• [Activity]
An exact transcription of the data below, complete and unaltered, is the expected answer.

(Saved entries)
◇ ◇ ◇ ◇ ◇ ◇ ◇

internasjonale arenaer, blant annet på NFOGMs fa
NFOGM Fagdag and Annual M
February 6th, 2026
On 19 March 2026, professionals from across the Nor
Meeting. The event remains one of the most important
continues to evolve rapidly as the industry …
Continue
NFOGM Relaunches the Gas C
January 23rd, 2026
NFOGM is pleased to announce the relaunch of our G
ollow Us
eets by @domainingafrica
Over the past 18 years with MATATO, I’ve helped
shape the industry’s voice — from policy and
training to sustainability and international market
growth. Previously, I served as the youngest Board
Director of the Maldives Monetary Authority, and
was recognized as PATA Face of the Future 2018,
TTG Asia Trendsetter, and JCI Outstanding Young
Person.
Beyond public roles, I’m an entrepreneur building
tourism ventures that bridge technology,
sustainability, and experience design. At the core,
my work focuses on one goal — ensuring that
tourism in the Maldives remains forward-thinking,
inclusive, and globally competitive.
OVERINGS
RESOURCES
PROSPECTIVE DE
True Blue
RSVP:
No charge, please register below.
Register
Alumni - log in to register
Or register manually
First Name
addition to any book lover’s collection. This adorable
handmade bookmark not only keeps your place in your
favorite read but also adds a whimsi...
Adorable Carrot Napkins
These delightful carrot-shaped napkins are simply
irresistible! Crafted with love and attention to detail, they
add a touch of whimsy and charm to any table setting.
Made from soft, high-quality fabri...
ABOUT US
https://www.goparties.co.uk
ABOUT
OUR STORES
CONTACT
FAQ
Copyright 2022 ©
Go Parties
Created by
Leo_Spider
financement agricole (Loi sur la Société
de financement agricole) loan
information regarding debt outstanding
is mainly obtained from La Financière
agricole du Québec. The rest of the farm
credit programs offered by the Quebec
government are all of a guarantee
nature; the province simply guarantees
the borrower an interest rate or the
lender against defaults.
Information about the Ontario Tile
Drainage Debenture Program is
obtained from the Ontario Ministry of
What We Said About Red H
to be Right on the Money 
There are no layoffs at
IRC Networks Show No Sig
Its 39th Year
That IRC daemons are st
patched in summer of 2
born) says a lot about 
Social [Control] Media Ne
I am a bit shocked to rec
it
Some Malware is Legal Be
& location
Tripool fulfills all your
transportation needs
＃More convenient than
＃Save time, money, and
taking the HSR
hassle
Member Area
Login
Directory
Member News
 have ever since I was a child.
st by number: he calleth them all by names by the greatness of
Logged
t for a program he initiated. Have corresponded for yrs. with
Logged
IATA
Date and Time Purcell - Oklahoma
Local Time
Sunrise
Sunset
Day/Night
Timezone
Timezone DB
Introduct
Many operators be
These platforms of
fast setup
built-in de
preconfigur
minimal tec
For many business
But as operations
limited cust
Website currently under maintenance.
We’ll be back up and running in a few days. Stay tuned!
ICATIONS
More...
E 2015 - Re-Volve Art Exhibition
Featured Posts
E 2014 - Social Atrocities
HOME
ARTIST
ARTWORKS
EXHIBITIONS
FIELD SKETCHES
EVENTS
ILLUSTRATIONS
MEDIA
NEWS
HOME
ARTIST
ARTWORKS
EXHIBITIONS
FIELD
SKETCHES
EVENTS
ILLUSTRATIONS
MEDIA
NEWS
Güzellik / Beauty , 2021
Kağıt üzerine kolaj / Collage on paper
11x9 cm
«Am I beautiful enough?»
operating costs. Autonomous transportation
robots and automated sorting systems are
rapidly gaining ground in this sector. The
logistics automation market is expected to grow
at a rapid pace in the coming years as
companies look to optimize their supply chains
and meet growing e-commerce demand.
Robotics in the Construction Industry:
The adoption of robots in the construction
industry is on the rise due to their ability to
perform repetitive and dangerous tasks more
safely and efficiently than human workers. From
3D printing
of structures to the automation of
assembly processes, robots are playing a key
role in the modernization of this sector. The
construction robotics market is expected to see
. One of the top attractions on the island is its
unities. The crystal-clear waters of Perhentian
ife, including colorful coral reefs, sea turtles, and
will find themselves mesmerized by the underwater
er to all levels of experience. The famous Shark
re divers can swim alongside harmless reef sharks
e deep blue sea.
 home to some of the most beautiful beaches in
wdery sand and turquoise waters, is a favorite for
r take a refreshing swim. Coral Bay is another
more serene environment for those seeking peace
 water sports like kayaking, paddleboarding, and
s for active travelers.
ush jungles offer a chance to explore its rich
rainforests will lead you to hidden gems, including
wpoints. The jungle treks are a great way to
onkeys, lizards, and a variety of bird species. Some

◇ ◇ ◇ ◇ ◇ ◇ ◇

• [Problem solution]
internasjonale arenaer, blant annet på NFOGMs fa
NFOGM Fagdag and Annual M
February 6th, 2026
On 19 March 2026, professionals from across the Nor
Meeting. The event remains one of the most important
continues to evolve rapidly as the industry …
Continue
NFOGM Relaunches the Gas C
January 23rd, 2026
NFOGM is pleased to announce the relaunch of our G
ollow Us
eets by @domainingafrica
Over the past 18 years with MATATO, I’ve helped
shape the industry’s voice — from policy and
training to sustainability and international market
growth. Previously, I served as the youngest Board
Director of the Maldives Monetary Authority, and
was recognized as PATA Face of the Future 2018,
TTG Asia Trendsetter, and JCI Outstanding Young
Person.
Beyond public roles, I’m an entrepreneur building
tourism ventures that bridge technology,
sustainability, and experience design. At the core,
my work focuses on one goal — ensuring that
tourism in the Maldives remains forward-thinking,
inclusive, and globally competitive.
OVERINGS
RESOURCES
PROSPECTIVE DE
True Blue
RSVP:
No charge, please register below.
Register
Alumni - log in to register
Or register manually
First Name
addition to any book lover’s collection. This adorable
handmade bookmark not only keeps your place in your
favorite read but also adds a whimsi...
Adorable Carrot Napkins
These delightful carrot-shaped napkins are simply
irresistible! Crafted with love and attention to detail, they
add a touch of whimsy and charm to any table setting.
Made from soft, high-quality fabri...
ABOUT US
https://www.goparties.co.uk
ABOUT
OUR STORES
CONTACT
FAQ
Copyright 2022 ©
Go Parties
Created by
Leo_Spider
financement agricole (Loi sur la Société
de financement agricole) loan
information regarding debt outstanding
is mainly obtained from La Financière
agricole du Québec. The rest of the farm
credit programs offered by the Quebec
government are all of a guarantee
nature; the province simply guarantees
the borrower an interest rate or the
lender against defaults.
Information about the Ontario Tile
Drainage Debenture Program is
obtained from the Ontario Ministry of
What We Said About Red H
to be Right on the Money 
There are no layoffs at
IRC Networks Show No Sig
Its 39th Year
That IRC daemons are st
patched in summer of 2
born) says a lot about 
Social [Control] Media Ne
I am a bit shocked to rec
it
Some Malware is Legal Be
& location
Tripool fulfills all your
transportation needs
＃More convenient than
＃Save time, money, and
taking the HSR
hassle
Member Area
Login
Directory
Member News
 have ever since I was a child.
st by number: he calleth them all by names by the greatness of
Logged
t for a program he initiated. Have corresponded for yrs. with
Logged
IATA
Date and Time Purcell - Oklahoma
Local Time
Sunrise
Sunset
Day/Night
Timezone
Timezone DB
Introduct
Many operators be
These platforms of
fast setup
built-in de
preconfigur
minimal tec
For many business
But as operations
limited cust
Website currently under maintenance.
We’ll be back up and running in a few days. Stay tuned!
ICATIONS
More...
E 2015 - Re-Volve Art Exhibition
Featured Posts
E 2014 - Social Atrocities
HOME
ARTIST
ARTWORKS
EXHIBITIONS
FIELD SKETCHES
EVENTS
ILLUSTRATIONS
MEDIA
NEWS
HOME
ARTIST
ARTWORKS
EXHIBITIONS
FIELD
SKETCHES
EVENTS
ILLUSTRATIONS
MEDIA
NEWS
Güzellik / Beauty , 2021
Kağıt üzerine kolaj / Collage on paper
11x9 cm
«Am I beautiful enough?»
operating costs. Autonomous transportation
robots and automated sorting systems are
rapidly gaining ground in this sector. The
logistics automation market is expected to grow
at a rapid pace in the coming years as
companies look to optimize their supply chains
and meet growing e-commerce demand.
Robotics in the Construction Industry:
The adoption of robots in the construction
industry is on the rise due to their ability to
perform repetitive and dangerous tasks more
safely and efficiently than human workers. From
3D printing
of structures to the automation of
assembly processes, robots are playing a key
role in the modernization of this sector. The
construction robotics market is expected to see
. One of the top attractions on the island is its
unities. The crystal-clear waters of Perhentian
ife, including colorful coral reefs, sea turtles, and
will find themselves mesmerized by the underwater
er to all levels of experience. The famous Shark
re divers can swim alongside harmless reef sharks
e deep blue sea.
 home to some of the most beautiful beaches in
wdery sand and turquoise waters, is a favorite for
r take a refreshing swim. Coral Bay is another
more serene environment for those seeking peace
 water sports like kayaking, paddleboarding, and
s for active travelers.
ush jungles offer a chance to explore its rich
rainforests will lead you to hidden gems, including
wpoints. The jungle treks are a great way to
onkeys, lizards, and a variety of bird species. Some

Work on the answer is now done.